The pagename to choose for the article about the book is a non-issue, really, until someone creates it. And at that point I'd respect the choice of that creator, if based on reason. My comment, above, clearly wasn't intended to decide the matter. 16th century book titles aren't always easy to pin down. The comma is a good point (that title page sentence is unusually full of commas) and I think the Biodiversity Library takes it as the decisive factor. Perhaps they are right, after all, and Bushnan (with whom I appear to have agreed originally) is wrong. I can easily believe that.

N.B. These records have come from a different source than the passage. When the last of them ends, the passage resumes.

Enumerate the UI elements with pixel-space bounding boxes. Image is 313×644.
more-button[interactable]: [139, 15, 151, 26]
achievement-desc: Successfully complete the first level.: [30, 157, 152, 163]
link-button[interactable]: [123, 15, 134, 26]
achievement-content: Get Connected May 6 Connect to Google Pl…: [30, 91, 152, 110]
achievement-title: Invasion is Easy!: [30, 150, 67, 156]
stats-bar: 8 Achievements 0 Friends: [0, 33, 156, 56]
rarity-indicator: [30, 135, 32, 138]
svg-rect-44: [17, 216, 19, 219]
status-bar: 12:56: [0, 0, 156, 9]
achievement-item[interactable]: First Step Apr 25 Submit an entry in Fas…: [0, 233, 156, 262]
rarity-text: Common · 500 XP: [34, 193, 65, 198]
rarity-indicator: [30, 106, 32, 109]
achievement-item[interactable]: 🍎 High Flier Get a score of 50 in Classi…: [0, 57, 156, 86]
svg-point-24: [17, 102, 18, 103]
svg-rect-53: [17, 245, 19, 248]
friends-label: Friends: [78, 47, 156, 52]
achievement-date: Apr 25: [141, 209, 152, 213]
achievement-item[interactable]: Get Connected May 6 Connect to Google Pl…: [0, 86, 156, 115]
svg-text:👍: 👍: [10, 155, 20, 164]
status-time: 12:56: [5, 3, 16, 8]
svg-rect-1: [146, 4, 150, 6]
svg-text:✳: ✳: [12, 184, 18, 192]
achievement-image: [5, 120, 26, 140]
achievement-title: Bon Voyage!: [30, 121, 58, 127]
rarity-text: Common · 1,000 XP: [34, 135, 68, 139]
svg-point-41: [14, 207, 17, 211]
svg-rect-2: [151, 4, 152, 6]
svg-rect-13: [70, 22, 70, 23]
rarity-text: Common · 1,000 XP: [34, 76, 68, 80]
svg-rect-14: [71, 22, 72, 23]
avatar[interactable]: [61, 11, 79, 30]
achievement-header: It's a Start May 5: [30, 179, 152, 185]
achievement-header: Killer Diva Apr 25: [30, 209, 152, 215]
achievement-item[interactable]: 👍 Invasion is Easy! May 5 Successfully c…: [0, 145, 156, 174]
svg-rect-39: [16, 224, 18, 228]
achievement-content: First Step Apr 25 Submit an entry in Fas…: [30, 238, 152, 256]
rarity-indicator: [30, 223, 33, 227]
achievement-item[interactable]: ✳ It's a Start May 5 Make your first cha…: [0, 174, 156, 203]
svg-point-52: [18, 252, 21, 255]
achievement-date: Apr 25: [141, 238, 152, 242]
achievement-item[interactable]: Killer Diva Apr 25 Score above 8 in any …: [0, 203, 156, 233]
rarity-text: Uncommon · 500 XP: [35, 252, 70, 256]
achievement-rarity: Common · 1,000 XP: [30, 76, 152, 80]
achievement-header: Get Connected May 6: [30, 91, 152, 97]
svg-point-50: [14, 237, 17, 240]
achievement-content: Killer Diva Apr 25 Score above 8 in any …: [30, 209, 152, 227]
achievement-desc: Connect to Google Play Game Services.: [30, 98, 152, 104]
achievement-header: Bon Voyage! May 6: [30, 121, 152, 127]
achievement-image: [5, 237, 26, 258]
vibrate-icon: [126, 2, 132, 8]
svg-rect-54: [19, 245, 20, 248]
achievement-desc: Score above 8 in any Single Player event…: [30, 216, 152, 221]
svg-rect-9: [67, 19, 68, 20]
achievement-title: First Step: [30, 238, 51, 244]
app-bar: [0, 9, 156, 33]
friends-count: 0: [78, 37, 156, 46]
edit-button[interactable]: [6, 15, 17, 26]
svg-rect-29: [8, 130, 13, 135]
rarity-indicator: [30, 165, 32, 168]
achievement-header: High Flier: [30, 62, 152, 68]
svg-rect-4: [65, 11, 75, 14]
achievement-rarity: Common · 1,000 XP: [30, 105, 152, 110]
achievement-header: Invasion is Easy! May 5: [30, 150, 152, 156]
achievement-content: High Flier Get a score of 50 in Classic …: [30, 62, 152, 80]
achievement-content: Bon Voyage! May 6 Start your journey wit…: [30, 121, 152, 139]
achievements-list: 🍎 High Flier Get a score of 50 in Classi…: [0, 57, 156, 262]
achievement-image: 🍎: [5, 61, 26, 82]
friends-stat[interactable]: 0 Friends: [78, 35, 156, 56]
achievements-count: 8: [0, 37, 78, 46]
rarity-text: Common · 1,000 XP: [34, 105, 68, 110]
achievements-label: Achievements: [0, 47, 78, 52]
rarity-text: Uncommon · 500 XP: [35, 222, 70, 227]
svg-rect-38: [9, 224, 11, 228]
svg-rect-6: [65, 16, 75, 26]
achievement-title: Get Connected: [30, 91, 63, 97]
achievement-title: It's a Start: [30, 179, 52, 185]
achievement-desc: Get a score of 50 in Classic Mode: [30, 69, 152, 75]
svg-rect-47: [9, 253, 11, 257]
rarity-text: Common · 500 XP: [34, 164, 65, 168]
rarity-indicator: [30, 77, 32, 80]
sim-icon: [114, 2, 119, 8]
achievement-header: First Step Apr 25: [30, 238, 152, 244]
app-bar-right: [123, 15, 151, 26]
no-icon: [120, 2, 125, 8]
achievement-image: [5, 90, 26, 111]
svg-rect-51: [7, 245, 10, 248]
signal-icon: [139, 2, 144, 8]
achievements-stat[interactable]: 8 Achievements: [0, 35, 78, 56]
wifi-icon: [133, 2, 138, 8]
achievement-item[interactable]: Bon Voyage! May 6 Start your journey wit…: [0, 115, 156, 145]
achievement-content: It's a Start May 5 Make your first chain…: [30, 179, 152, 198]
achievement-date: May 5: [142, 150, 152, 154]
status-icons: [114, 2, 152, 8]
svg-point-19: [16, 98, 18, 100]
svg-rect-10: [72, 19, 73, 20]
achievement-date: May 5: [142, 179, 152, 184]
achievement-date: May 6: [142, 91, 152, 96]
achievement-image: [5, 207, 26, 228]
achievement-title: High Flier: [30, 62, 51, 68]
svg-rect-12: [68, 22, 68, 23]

- Punctuation back then was unstandardized and often highly idiosyncratic, hardly something to rely on. Even today we have the fact that the US and Oxfordian half of the English-speaking world reads the famous dedication "To my parents, Ayn Rand and God" as involving an appositive. IacobusAmor (disputatio) 14:45, 28 Ianuarii 2021 (UTC)

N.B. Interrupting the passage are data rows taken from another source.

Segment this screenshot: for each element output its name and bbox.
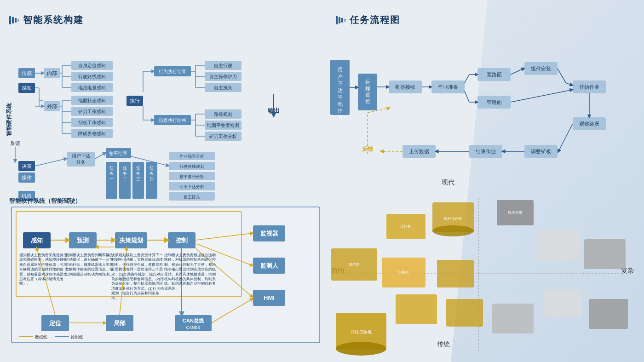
svg-point-226 xyxy=(336,342,386,356)
svg-text:户: 户 xyxy=(338,74,343,79)
svg-text:机器接收: 机器接收 xyxy=(395,84,415,90)
svg-text:操作: 操作 xyxy=(22,175,32,180)
svg-text:作业准备: 作业准备 xyxy=(437,84,458,90)
svg-text:作业场景分析: 作业场景分析 xyxy=(179,154,204,159)
right-section-title: 任务流程图 xyxy=(350,14,400,26)
svg-text:地面平整度检测: 地面平整度检测 xyxy=(207,123,239,128)
software-diagram-svg: 感知 预测 决策规划 控制 监视器 监测人 HMI 定位 局部 CAN总线 CA… xyxy=(9,205,322,347)
svg-text:执行: 执行 xyxy=(130,98,140,103)
svg-rect-229 xyxy=(446,299,483,327)
svg-text:定位: 定位 xyxy=(49,320,62,327)
task-flow-svg: 用 户 下 达 平 地 指 令 远 程 遥 控 机器接收 作业准备 宽路面 窄路… xyxy=(322,28,639,193)
svg-text:障碍界物感知: 障碍界物感知 xyxy=(78,131,106,136)
svg-text:CAN总线: CAN总线 xyxy=(183,318,204,323)
svg-text:传感: 传感 xyxy=(22,70,32,76)
svg-text:铲刀工作感知: 铲刀工作感知 xyxy=(78,109,106,114)
svg-text:远: 远 xyxy=(365,79,370,85)
svg-text:自身定位感知: 自身定位感知 xyxy=(78,63,106,68)
svg-text:二: 二 xyxy=(123,177,127,181)
svg-text:自主行驶: 自主行驶 xyxy=(214,63,232,68)
svg-text:行驶路线感知: 行驶路线感知 xyxy=(78,74,106,79)
left-section-icon xyxy=(9,16,19,24)
right-section-icon xyxy=(336,16,346,24)
left-section-title: 智能系统构建 xyxy=(23,14,84,26)
svg-line-203 xyxy=(558,124,573,151)
svg-text:指: 指 xyxy=(337,108,343,114)
left-section-header: 智能系统构建 xyxy=(9,14,308,26)
svg-text:务: 务 xyxy=(150,171,154,176)
svg-text:CANES: CANES xyxy=(186,325,200,330)
svg-text:内部: 内部 xyxy=(47,70,57,76)
svg-text:电池电量感知: 电池电量感知 xyxy=(78,85,106,90)
svg-text:务: 务 xyxy=(136,171,140,176)
svg-text:信息执行结构: 信息执行结构 xyxy=(159,118,186,123)
svg-line-114 xyxy=(95,153,105,159)
svg-rect-232 xyxy=(589,299,628,329)
svg-text:务: 务 xyxy=(123,171,127,176)
svg-text:开始作业: 开始作业 xyxy=(579,84,599,90)
svg-text:任: 任 xyxy=(122,166,127,170)
svg-rect-224 xyxy=(584,239,626,269)
svg-text:压路机: 压路机 xyxy=(398,270,409,275)
svg-rect-230 xyxy=(492,304,534,333)
svg-text:自主搭头: 自主搭头 xyxy=(184,195,200,199)
svg-text:用: 用 xyxy=(338,67,343,72)
svg-text:现代机型: 现代机型 xyxy=(508,211,523,215)
svg-text:调整铲板: 调整铲板 xyxy=(531,149,551,154)
svg-text:行为执行结果: 行为执行结果 xyxy=(159,69,186,74)
svg-rect-228 xyxy=(396,294,437,324)
system-diagram-svg: 智能硬件系统 感知 传感 反馈 决策 操作 机器 内部 外部 自身定位感知 行驶… xyxy=(7,28,315,202)
svg-text:组件安装: 组件安装 xyxy=(531,66,551,71)
svg-line-201 xyxy=(566,90,572,91)
svg-text:传统压路机: 传统压路机 xyxy=(351,330,372,334)
svg-text:数据线: 数据线 xyxy=(35,335,47,339)
svg-text:反馈: 反馈 xyxy=(10,140,20,146)
svg-rect-223 xyxy=(538,230,580,260)
svg-text:任务: 任务 xyxy=(76,160,86,165)
svg-text:感知: 感知 xyxy=(31,237,43,244)
svg-text:任: 任 xyxy=(149,166,154,170)
svg-text:现代压路机: 现代压路机 xyxy=(444,217,462,221)
svg-text:四: 四 xyxy=(150,177,154,181)
svg-text:决策: 决策 xyxy=(22,163,32,169)
svg-line-195 xyxy=(465,91,469,102)
svg-text:一: 一 xyxy=(109,177,114,181)
svg-text:达: 达 xyxy=(338,87,343,93)
svg-rect-231 xyxy=(543,290,582,317)
svg-line-200 xyxy=(511,91,566,102)
svg-text:自主推头: 自主推头 xyxy=(214,85,232,90)
svg-text:地: 地 xyxy=(337,101,343,107)
svg-text:平: 平 xyxy=(338,94,343,100)
svg-line-198 xyxy=(558,69,566,83)
svg-text:令: 令 xyxy=(338,114,343,120)
svg-text:感知: 感知 xyxy=(22,85,32,91)
svg-text:HMI: HMI xyxy=(264,294,275,301)
svg-text:控制线: 控制线 xyxy=(71,335,83,339)
svg-text:上传数据: 上传数据 xyxy=(409,149,429,154)
svg-text:遥: 遥 xyxy=(365,92,370,98)
svg-text:务: 务 xyxy=(109,171,114,176)
svg-text:任: 任 xyxy=(136,166,140,170)
svg-text:外部: 外部 xyxy=(47,103,57,109)
svg-text:局部: 局部 xyxy=(113,320,126,327)
svg-text:结束作业: 结束作业 xyxy=(476,149,496,154)
svg-text:决策规划: 决策规划 xyxy=(119,237,143,244)
svg-text:控制: 控制 xyxy=(175,237,188,244)
svg-text:地面状态感知: 地面状态感知 xyxy=(78,98,106,103)
svg-text:窄路面: 窄路面 xyxy=(487,99,502,105)
svg-text:预测: 预测 xyxy=(77,237,89,244)
svg-text:路径规划: 路径规划 xyxy=(214,112,232,117)
software-title: 智能软件系统（智能驾驶） xyxy=(9,197,81,205)
svg-text:压路机: 压路机 xyxy=(400,224,411,229)
label-modern: 现代 xyxy=(442,178,454,187)
svg-text:命令下达分析: 命令下达分析 xyxy=(179,184,204,189)
svg-text:整平量积分析: 整平量积分析 xyxy=(179,174,204,179)
svg-text:智能硬件系统: 智能硬件系统 xyxy=(6,103,12,137)
svg-text:用户下达: 用户下达 xyxy=(72,153,90,158)
svg-text:刮板工作感知: 刮板工作感知 xyxy=(78,120,106,125)
svg-text:观察路况: 观察路况 xyxy=(579,121,599,126)
machines-svg: 现代压路机 现代机型 压路机 简约型 压路机 传统压路机 xyxy=(327,193,635,359)
svg-rect-222 xyxy=(437,260,474,287)
svg-text:控: 控 xyxy=(365,98,370,104)
svg-text:程: 程 xyxy=(365,86,370,91)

Mehercle! I hadn't actually looked at the Bushnan reference till now. If Jardine set out to puzzle bibliographers about how best to treat his "Library" he succeeded. And I speak as a trained (many years ago) bibliographer. Since it's a rainy day and I can't go and prune my apple trees, I'll offer you gentlemen a third way to deal with the thing, following Iacobus's order of elements. Play with it as you like, but, if you love me, don't reinstate "Equite" and don't make the date of publication into a link.
- Well, but he was a knight! :) IacobusAmor (disputatio) 14:48, 28 Ianuarii 2021 (UTC)
In imposing his order of elements on the Teissier reference Iacobus mistyped the date. Easily done. But it was a weak reference anyway, mea culpa, and the link was dead. I have now corrected this reference too, and found an online source for the text. There is very little meat in it, I'm sorry to say. Andrew Dalby (disputatio) 10:23, 28 Ianuarii 2021 (UTC)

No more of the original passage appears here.